Her prayers led her and Ann Rosencranz, the center's spiritual director and a Columbia-area resident, to travel to Africa and then on to the Amazon, where they met the first two grandmothers who would make up the 13-member council.

There, they spoke with two grandmothers who also had the same vision. Separated by two continents the grandmothers amazingly had both recently signed letters claiming their rights as indigenous people to be guardians of the planet.

With her vision validated Jyoti, who is part Cherokee Indian, decided to approach other indigenous elders. The response to the invitation was overwhelming.

"Of the 16 invitations sent out, 13 grandmothers answered the call to become a part of the council," Jyoti said. "That is incredible."

Well-respected elders in their communities, the grandmothers, who range in age from 53 to 84, represent the Arapaho, Cheyenne, Yup'ik, Tamang, Mazatec, Mayan, Oglala Lakota, Takelma Siletz, Hopi, Havasupai, Tewa, and Omyene, in addition to the indigenous people of the Amazon and Tibet.

"These are very formidable women," Jyoti said.

Apparently, she isn't the only one who thinks so as the grandmothers have been in the company of the Dalai Lama, activist Gloria Steinem and author Alice Walker, to name a few.

The elders make up the The International Council of Thirteen Indigenous Grandmothers who gather to fulfill the ancient prophecy: "When the grandmothers from four directions speak, a new time is coming."

Often called the 11th hour, it is the final moments before a deadline — a deadline the grandmothers believe is upon us.

"The environment is a collective concern," Rosencranz said. "We are all in relation and need to approach it as one entity."

Rosencranz understands the importance of local issues like deforestation in the Amazon rain forest or global warming in the Arctic but stresses the need for a global vision of the problems all over the world.

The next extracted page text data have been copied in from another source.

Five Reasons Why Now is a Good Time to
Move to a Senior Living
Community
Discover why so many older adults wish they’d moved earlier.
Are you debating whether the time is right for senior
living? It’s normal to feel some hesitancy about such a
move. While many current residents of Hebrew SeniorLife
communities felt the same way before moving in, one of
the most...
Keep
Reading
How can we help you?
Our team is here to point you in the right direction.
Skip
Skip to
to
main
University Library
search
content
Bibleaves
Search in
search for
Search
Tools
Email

The council convenes every six months to pray for peace for seven days, asking for blessings and healings. The gatherings, which have been planned out through 2012, are held at each grandmother's homeland or adopted homeland, as is the case with the exiled Tsering Dolma Gyaltong, originally from Tibet.

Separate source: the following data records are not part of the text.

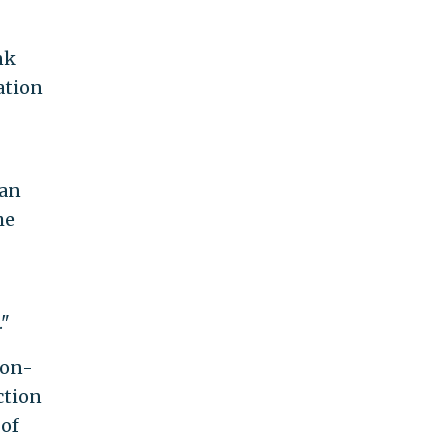
nk
ation
 an
he
."
non-
ction
 of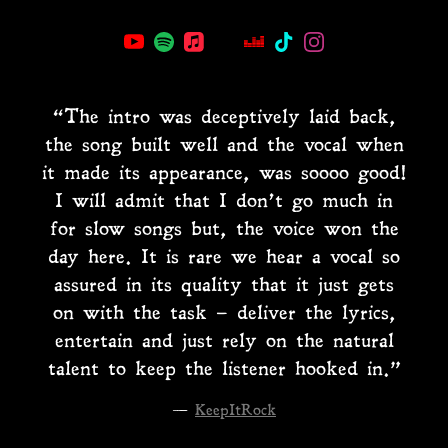
“
The intro was deceptively laid back,
the song built well and the vocal when
it made its appearance, was soooo good!
I will admit that I don’t go much in
for slow songs but, the voice won the
day here. It is rare we hear a vocal so
assured in its quality that it just gets
on with the task – deliver the lyrics,
entertain and just rely on the natural
talent to keep the listener hooked in.”
—
KeepItRock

"There are seven languages being translated simultaneously at every meeting," Jyoti said of the diverse languages spoken by the grandmothers.

The council has met in New York, New Mexico, Mexico, India, South Dakota and will next travel to Gabon, Africa.

For Rosencranz, being a part of the work the grandmothers are doing has been a truly enlightening experience.

"For me, it's been a prayer that has been within me for 20 years," she said. "The heart of the grandmother is that she prays for everyone without discrimination."

Jyoti and Rosencranz are counting on the wisdom of the grandmothers to help bring the world back into balance so issues like clean air, clean water, hunger and war can be dealt with so all the children, and for the next seven generations to come, can live on a planet which is more in tune with itself, with nature and with the indigenous ways of life which were successful in the beginning.

"We are charged with the mission because we caught the vision that called all of this into being," Jyoti said. "All we need to do is open our hearts. We are all people with hearts that beat the same way."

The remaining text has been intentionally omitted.